A notícia foi veiculada pela
imprensa do TJSP e a decisão, tendo em vista prática de ato ilegal por desvio
de finalidade, que gera danos financeiros ao erário, determinou extração de
cópias e o envio da sentença para que o Ministério Público tome as providências
que entender pertinentes diante da possível prática de ato de improbidade por
parte do sr. Prefeito e da testemunha Leda Maria Sarti.
A
1ª Câmara de Direito Público do Tribunal de Justiça de São Paulo condenou a
Prefeitura Municipal de São Roque a indenizar funcionária em R$ 20 mil, a
título de danos morais, e determinou também a anulação de sua transferência e o
consequente retorno ao seu posto de trabalho.
Consta
dos autos que a servidora teria, durante campanha de vacinação ocorrida no ano
de 2010, se negado a passar o filho do prefeito na frente de outras pessoas que
estavam na fila para serem vacinadas.
Por
esse motivo, foi transferida do posto de trabalho e teve instaurado contra si
processo administrativo para apurar eventual falta funcional.
Ao
julgar a apelação, o desembargador Danilo Panizza, relator do recurso, afirmou
que “o contexto fático e as provas dos autos demonstram que a autora sofreu
constrangimento, abalando-a psicologicamente, com a ilegal transferência de
local de trabalho e por ter que responder a processo disciplinar, sendo devida
a indenização por danos morais no pressuposto de abuso de direito por parte do
superior hierárquico”.
O
julgamento contou com a participação dos desembargadores Luís Francisco Aguilar
Cortez e
Vicente de Abreu Amadei, que acompanharam o voto do relator.
Apelação
nº 0006358-23.2010.8.26.0586
Fonte:
TJSP, 20/11/2013 – VG (texto) / AC (foto ilustrativa)

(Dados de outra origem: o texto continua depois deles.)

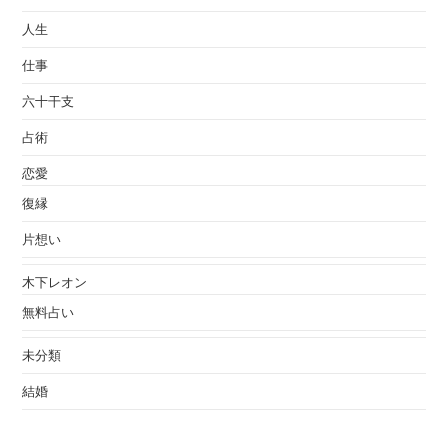
人生
仕事
六十干支
占術
恋愛
復縁
片想い
木下レオン
無料占い
未分類
結婚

Apelação com revisão nº 0006358-23.2010.8.26.0586
Voto nº 21.389
INDENIZATÓRIA DANO MORAL AUXILIAR
DE ENFERMAGEM QUE SE RECUSA A DAR TRATAMENTO ESPECIAL A FILHO DE AUTORIDADE
DESOBEDIÊNCIA À SUPERIOR HIERARQUICO - PERSEGUIÇÃO E TRANSFERÊNCIA ARBITRÁRIA
DE LOCAL DE TRABALHO PROCEDÊNCIA EM PARTE IRRESIGNAÇÃO - FATOS DEMONSTRADOS
COMPROVADO O NEXO CAUSAL - MANTENÇA. RECURSO NEGADO.
Vistos.
TCBO propôs ação pelo rito
ordinário com pedido de tutela antecipada, de indenização de danos morais
contra a Prefeitura Municipal da Estância Turística de São Roque, perante o
Juízo da 2ª Vara Judicial da Comarca de São Roque, objetivando indenização por
dano moral, sustentando ser funcionária pública municipal há 13 (treze) anos, e
que sua transferência de local de trabalho ocorreu pelo fato de não ter passado
o sr. Luis (filho do Prefeito Municipal de São Roque) na frente das outras
pessoas que
aguardavam para tomar vacina na
campanha contra a gripe H1N1, assim respondeu a processo disciplinar e foi
transferida de local de trabalho, sentindo uma grande sensação de impotência e
de vulnerabilidade. Pede a condenação da requerida na obrigação de fazer, determinando
a permanência definitiva da requerente no setor da Vigilância Epidemiológica do
Centro de Saúde II, inclusive liminarmente, bem como no pagamento de uma
indenização por danos morais, no valor correspondente a 100 salários mínimos.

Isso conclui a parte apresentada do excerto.